WORK ORDER »
Once the pictures are removed, reproduce what is left of the data below exactly.

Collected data
▬▬▬▬▬▬▬▬▬▬
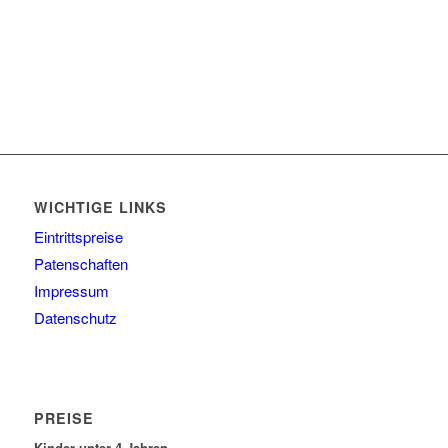
WICHTIGE LINKS
Eintrittspreise
Patenschaften
Impressum
Datenschutz
PREISE
Kinder unter 4 Jahren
▬▬▬▬▬▬▬▬▬▬
WRITTEN SOLUTION »
WICHTIGE LINKS
Eintrittspreise
Patenschaften
Impressum
Datenschutz
PREISE
Kinder unter 4 Jahren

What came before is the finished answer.